The answer should be one number, the count of lines in the data with "look".

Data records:
::::::::::

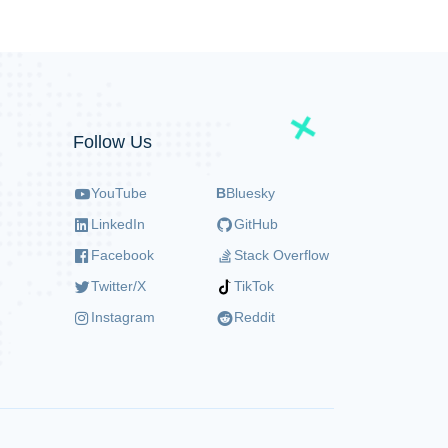
Follow Us
YouTube
B
Bluesky
LinkedIn
GitHub
Facebook
Stack Overflow
Twitter/X
TikTok
Instagram
Reddit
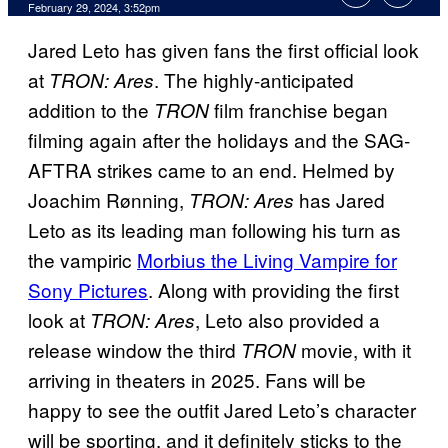
February 29, 2024, 3:52pm
Jared Leto has given fans the first official look
at
. The highly-anticipated
TRON: Ares
addition to the
film franchise began
TRON
filming again after the holidays and the SAG-
AFTRA strikes came to an end. Helmed by
Joachim Rønning,
has Jared
TRON: Ares
Leto as its leading man following his turn as
the vampiric
Morbius the Living Vampire for
Sony Pictures
. Along with providing the first
look at
, Leto also provided a
TRON: Ares
release window the third
movie, with it
TRON
arriving in theaters in 2025. Fans will be
happy to see the outfit Jared Leto’s character
will be sporting, and it definitely sticks to the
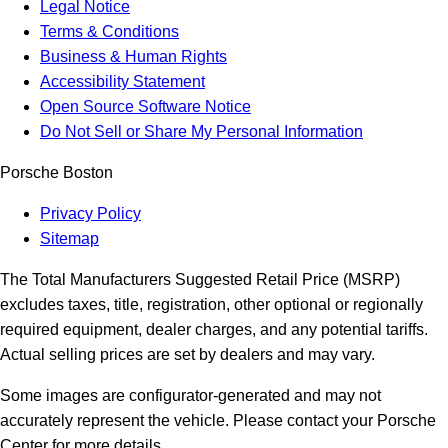
Legal Notice
Terms & Conditions
Business & Human Rights
Accessibility Statement
Open Source Software Notice
Do Not Sell or Share My Personal Information
Porsche Boston
Privacy Policy
Sitemap
The Total Manufacturers Suggested Retail Price (MSRP)
excludes taxes, title, registration, other optional or regionally
required equipment, dealer charges, and any potential tariffs.
Actual selling prices are set by dealers and may vary.
Some images are configurator-generated and may not
accurately represent the vehicle. Please contact your Porsche
Center for more details.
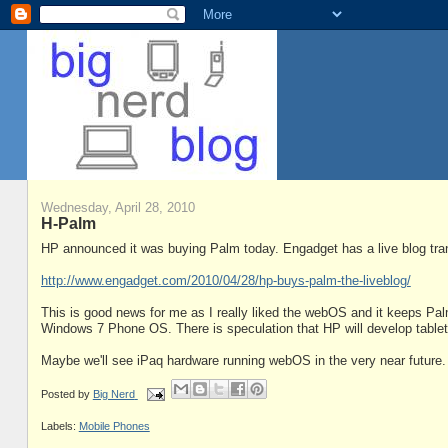
Wednesday, April 28, 2010
H-Palm
HP announced it was buying Palm today. Engadget has a live blog trans
http://www.engadget.com/2010/04/28/hp-buys-palm-the-liveblog/
This is good news for me as I really liked the webOS and it keeps Pa
Windows 7 Phone OS. There is speculation that HP will develop tablet
Maybe we'll see iPaq hardware running webOS in the very near future.
Posted by
Big Nerd
Labels:
Mobile Phones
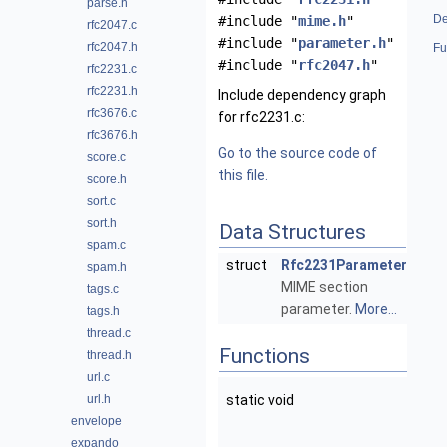
parse.h
De
#include "
mime.h
"
rfc2047.c
#include "
parameter.h
"
rfc2047.h
Fu
#include "
rfc2047.h
"
rfc2231.c
rfc2231.h
Include dependency graph
rfc3676.c
for rfc2231.c:
rfc3676.h
Go to the source code of
score.c
this file.
score.h
sort.c
sort.h
Data Structures
spam.c
struct
Rfc2231Parameter
spam.h
MIME section
tags.c
parameter.
More...
tags.h
thread.c
Functions
thread.h
url.c
url.h
static void
envelope
expando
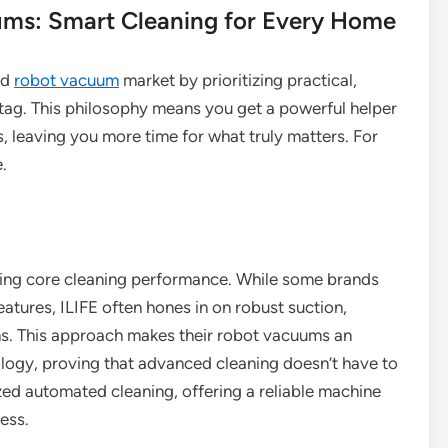
ums: Smart Cleaning for Every Home
ed
robot vacuum
market by prioritizing practical,
 tag. This philosophy means you get a powerful helper
leaving you more time for what truly matters. For
e.
vering core cleaning performance. While some brands
atures, ILIFE often hones in on robust suction,
gns. This approach makes their robot vacuums an
logy, proving that advanced cleaning doesn’t have to
zed automated cleaning, offering a reliable machine
ness.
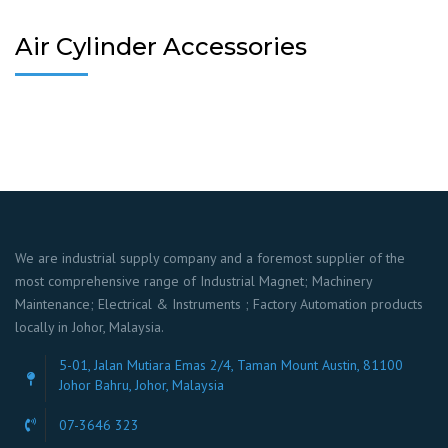
Air Cylinder Accessories
We are industrial supply company and a foremost supplier of the
most comprehensive range of Industrial Magnet; Machinery
Maintenance; Electrical & Instruments ; Factory Automation products
locally in Johor, Malaysia.
5-01, Jalan Mutiara Emas 2/4, Taman Mount Austin, 81100
Johor Bahru, Johor, Malaysia
07-3646 323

::::::::::

▶ [Task output]: 2